Prey art has demonstrated over a long period of time, a unique creation of designs that have been used to adorn various objects or structures, possibly motivated by:

  • The nomadic tribes, who had a technique to create geometric designs widely used in kilim and gabbeh designs.
  • The idea about advanced geometry influenced by Islam.
  • The consideration of oriental designs, which are also reflected in India and Pakistan.

Other crafts linked to Persian art

Persian art can also be seen reflected in other societies that due to the proximity to Persia were influenced by this culture, although in some of them at present there are no palpable objects of its artistic manifestation, its existence can be recognized. and the contribution of his art.
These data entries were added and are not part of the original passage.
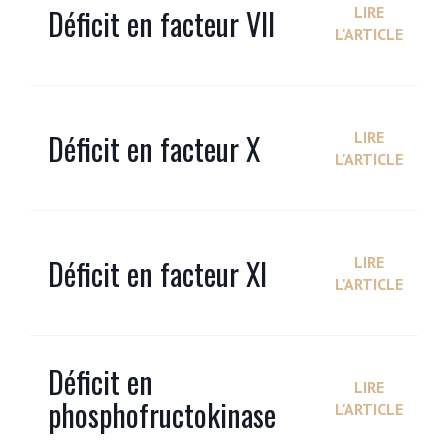
Déficit en facteur VII
LIRE
L'ARTICLE
Déficit en facteur X
LIRE
L'ARTICLE
Déficit en facteur XI
LIRE
L'ARTICLE
Déficit en
LIRE
phosphofructokinase
L'ARTICLE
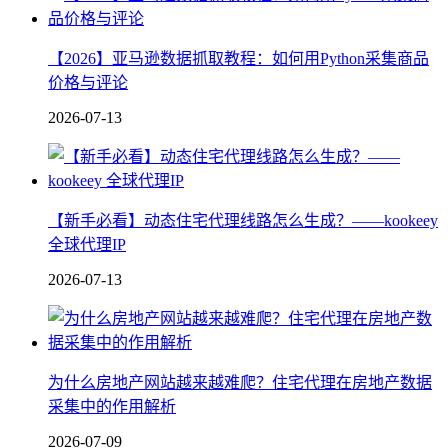
【2026】亚马逊数据抓取教程：如何用Python采集商品
价格与评论
2026-07-13
【新手必看】动态住宅代理线路怎么生成？——kookeey
全球代理IP
2026-07-13
为什么房地产网站越来越难爬？住宅代理在房地产数据
采集中的作用解析
2026-07-09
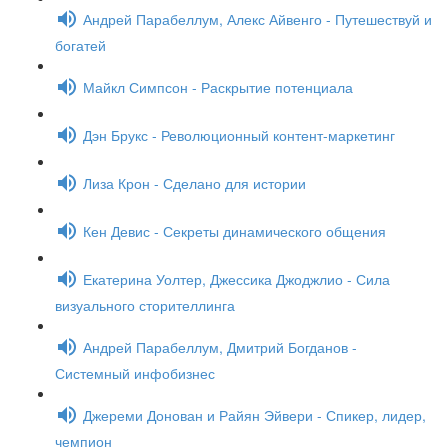
Андрей Парабеллум, Алекс Айвенго - Путешествуй и
богатей
Майкл Симпсон - Раскрытие потенциала
Дэн Брукс - Революционный контент-маркетинг
Лиза Крон - Сделано для истории
Кен Девис - Секреты динамического общения
Екатерина Уолтер, Джессика Джоджлио - Сила
визуального сторителлинга
Андрей Парабеллум, Дмитрий Богданов -
Системный инфобизнес
Джереми Донован и Райян Эйвери - Спикер, лидер,
чемпион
Among these companies, we can mention:

  • The Aryans or Indo-European Iranians, who arrived on the plateau during the second millennium BC, at Tappeh Sialk.

  • The pastoral culture of Marlik.
  • The inhabitants of the ancient district near Persia, Mannai.
  • The Medes, an Indo-European tribe who, like the Persians, had entered western Iran.
  • The Ghaznavids, who take their name from the dynasty founded by the Turkish sultan Sabuktagin, whose leaders ruled from Ghazni (in what is now Afghanistan).

If you found this article about Persian art and its history interesting, we invite you to enjoy these others:


Leave a Comment

Your email address will not be published. Required fields are marked with *

*

*

  1. Responsible for the data: Actualidad Blog
  2. Purpose of the data: Control SPAM, comment management.
  3. Legitimation: Your consent
  4. Communication of the data: The data will not be communicated to third parties except by legal obligation.
  5. Data storage: Database hosted by Occentus Networks (EU)
  6. Rights: At any time you can limit, recover and delete your information.